Но бледный и сгорбленный Хрустов не пожелал уезжать.
— Давно не виделись… — пробурчал он. — Я вполне ничего.
Мне кажется, до него дошло: начальники не просто так съехались, не лясы точить, а собираются обсуждать нечто важное. И он, Хрустов, должен быть здесь, не смотря на свои личные, «семейные» страдания. Я уловил, как перебросились взглядами Туровский, Ищук и Никонов, а затем, как бы успокаивая Ищука, Никонов царственно положил руку на плечи Хрустова.
И наша компания вознеслась на финском лифте вверх.
15
В огромном кабинете Туровского, в правом дальнем углу, имелась еще одна дверь — в комнату для отдыха. Как пояснил со смущенной улыбкой гостям Валерий Ильич: «монплезир». Причем, «монплезир» по размеру оказался не таким уж маленьким — перед гостями здесь предстал длинный накрытый стол с напитками разного цвета, окруженный двенадцатью роскошными, розового дерева стульями, диван того же цвета под огненным узбекским ковром и в углу — зеркальный буфет.
— Кто-нибудь курит? — спросила девица в кокошнике, которая угощала приезжих на плотине, но уже успела переодеться в сухое.
— Я… — содрогнулся и прохрипел было Хрустов, но Никонов властно оборвал его:
— Тебе, Лев, нельзя. Господа, надо нам поберечь нашего друга. Мы и сами воздержимся, верно?
Туровский кивнул, убирая на сервант трубку. Ищук большим и указательным пальцами огладил усы.
— А теперь никто и не курит. Президент-то не курит! — и заглядывая в глаза коллегам, бисером рассыпался в смехе.
— Что-нибудь будем? — туманно, но и понятно спросил Туровский.
Все переглянулись и отказались. Достаточно той рюмки, что подняли под дождем. Надо переходить к делу. Я так это понял. Конечно, я здесь был, что называется, пришей кобыле хвост, но, коли при разговоре присутствует лидер рабочего движения Хрустов, то, видимо, и я не помешаю. Да если что и будут иметь в виду воротилы бизнеса, то вряд ли выскажут впрямую…

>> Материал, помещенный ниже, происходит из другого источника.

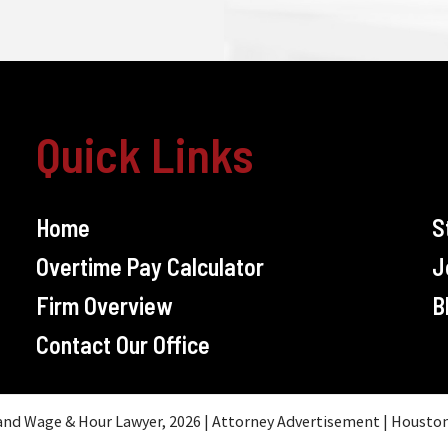
Quick Links
Home
S
Overtime Pay Calculator
J
Firm Overview
B
Contact Our Office
d Wage & Hour Lawyer, 2026 | Attorney Advertisement | Houston, T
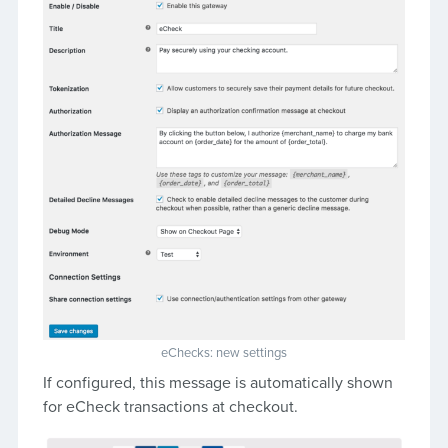
eChecks: new settings
If configured, this message is automatically shown
for eCheck transactions at checkout.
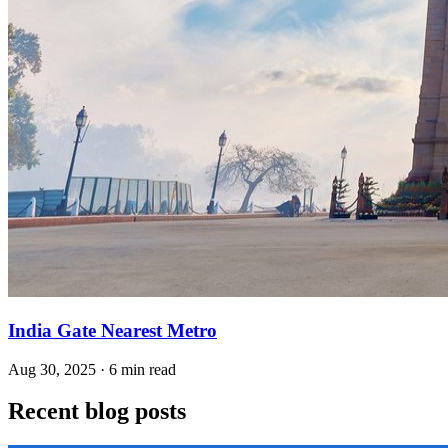
India Gate Nearest Metro
Aug 30, 2025 · 6 min read
Recent blog posts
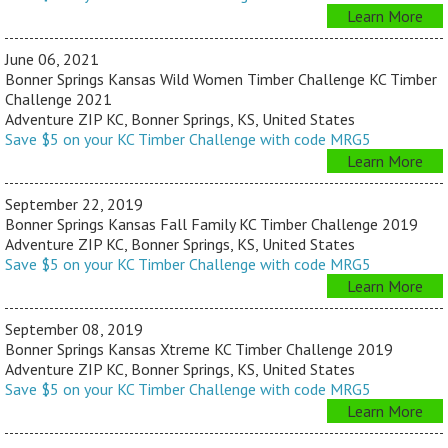
Learn More
June 06, 2021
Bonner Springs Kansas Wild Women Timber Challenge KC Timber
Challenge 2021
Adventure ZIP KC, Bonner Springs, KS, United States
Save $5 on your KC Timber Challenge with code MRG5
Learn More
September 22, 2019
Bonner Springs Kansas Fall Family KC Timber Challenge 2019
Adventure ZIP KC, Bonner Springs, KS, United States
Save $5 on your KC Timber Challenge with code MRG5
Learn More
September 08, 2019
Bonner Springs Kansas Xtreme KC Timber Challenge 2019
Adventure ZIP KC, Bonner Springs, KS, United States
Save $5 on your KC Timber Challenge with code MRG5
Learn More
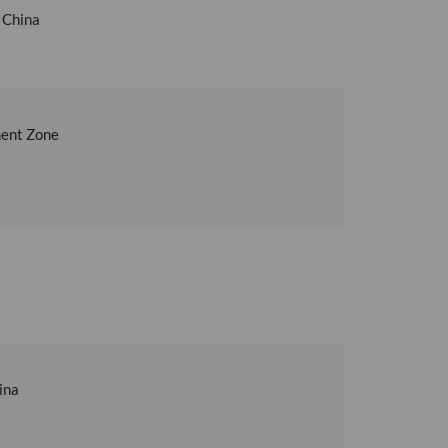
 China
ment Zone
ina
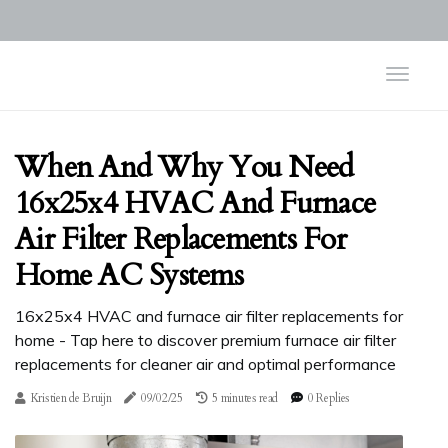
When And Why You Need
16x25x4 HVAC And Furnace
Air Filter Replacements For
Home AC Systems
16x25x4 HVAC and furnace air filter replacements for
home - Tap here to discover premium furnace air filter
replacements for cleaner air and optimal performance
Kristien de Bruijn
09/02/25
5 minutes read
0 Replies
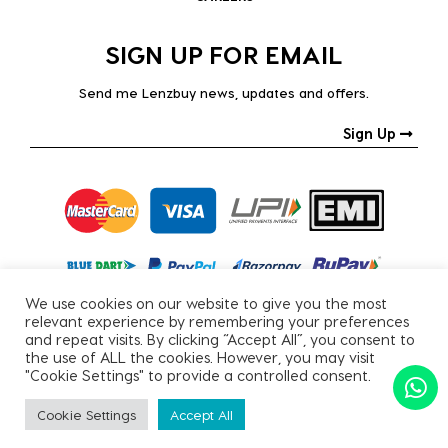
SIGN UP FOR EMAIL
Send me Lenzbuy news, updates and offers.
Sign Up
We use cookies on our website to give you the most
relevant experience by remembering your preferences
and repeat visits. By clicking “Accept All”, you consent to
the use of ALL the cookies. However, you may visit
"Cookie Settings" to provide a controlled consent.
Copyright © 2026, All Rights Reserved.
Cookie Settings
Accept All
PRIVACY POLICY
|
TERMS & CONDITIONS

Туровский кивком отпустил официантку и сложил руки на столе.
Первым начал Ищук, он обратился безошибочно именно к Хрустову.
— Я никогда не лезу в друзья, но раз уж мы свиделись, хочу сказать, что высоко ценю вашу принципиальность. Я тоже за своих рабочих, как теперь говорят по телевидению, пасть порву. И если они собрали перед воротами завода митинг, я первый иду к ним, чтобы узнать, кто обидел.
Лев Николаевич, тускло глядя на него, молчал. Безмолвствовал и Туровский, пряча под носом печальную усмешку. Никонов с важным видом кивал всем словам Ищука.
— Я слышал, у вас завтра манифестация, — продолжал директор САРАЗа. — Но ведь дождь?